Return exactly the lines that run from the one containing "Currency of Bulgaria" to the end of the entries, with both ends included.

─── RECORDS FOR PROCESSING

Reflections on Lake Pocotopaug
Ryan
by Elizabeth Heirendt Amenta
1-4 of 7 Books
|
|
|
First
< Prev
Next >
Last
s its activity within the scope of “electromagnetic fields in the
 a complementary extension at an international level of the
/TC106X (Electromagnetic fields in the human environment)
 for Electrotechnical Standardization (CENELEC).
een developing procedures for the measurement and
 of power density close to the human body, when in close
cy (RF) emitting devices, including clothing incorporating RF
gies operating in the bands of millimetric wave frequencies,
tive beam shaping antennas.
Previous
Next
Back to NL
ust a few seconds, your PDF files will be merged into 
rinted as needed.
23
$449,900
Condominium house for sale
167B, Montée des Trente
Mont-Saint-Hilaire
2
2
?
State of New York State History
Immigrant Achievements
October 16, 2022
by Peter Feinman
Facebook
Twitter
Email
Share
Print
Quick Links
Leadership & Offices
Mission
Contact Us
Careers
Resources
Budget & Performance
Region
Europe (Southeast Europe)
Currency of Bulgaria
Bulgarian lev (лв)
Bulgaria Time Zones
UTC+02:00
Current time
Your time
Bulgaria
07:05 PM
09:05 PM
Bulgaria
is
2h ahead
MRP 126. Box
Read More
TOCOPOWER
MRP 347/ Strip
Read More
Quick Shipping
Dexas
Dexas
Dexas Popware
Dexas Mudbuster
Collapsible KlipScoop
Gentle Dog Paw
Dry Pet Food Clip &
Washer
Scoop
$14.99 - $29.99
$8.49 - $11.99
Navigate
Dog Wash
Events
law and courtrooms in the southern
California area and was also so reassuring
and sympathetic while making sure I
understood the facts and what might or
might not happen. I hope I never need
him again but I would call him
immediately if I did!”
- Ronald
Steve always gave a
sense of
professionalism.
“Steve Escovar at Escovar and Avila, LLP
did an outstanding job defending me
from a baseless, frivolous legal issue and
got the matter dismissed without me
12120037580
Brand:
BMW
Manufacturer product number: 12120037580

──────

--- ANSWER TO THIS TASK ---
Currency of Bulgaria
Bulgarian lev (лв)
Bulgaria Time Zones
UTC+02:00
Current time
Your time
Bulgaria
07:05 PM
09:05 PM
Bulgaria
is
2h ahead
MRP 126. Box
Read More
TOCOPOWER
MRP 347/ Strip
Read More
Quick Shipping
Dexas
Dexas
Dexas Popware
Dexas Mudbuster
Collapsible KlipScoop
Gentle Dog Paw
Dry Pet Food Clip &
Washer
Scoop
$14.99 - $29.99
$8.49 - $11.99
Navigate
Dog Wash
Events
law and courtrooms in the southern
California area and was also so reassuring
and sympathetic while making sure I
understood the facts and what might or
might not happen. I hope I never need
him again but I would call him
immediately if I did!”
- Ronald
Steve always gave a
sense of
professionalism.
“Steve Escovar at Escovar and Avila, LLP
did an outstanding job defending me
from a baseless, frivolous legal issue and
got the matter dismissed without me
12120037580
Brand:
BMW
Manufacturer product number: 12120037580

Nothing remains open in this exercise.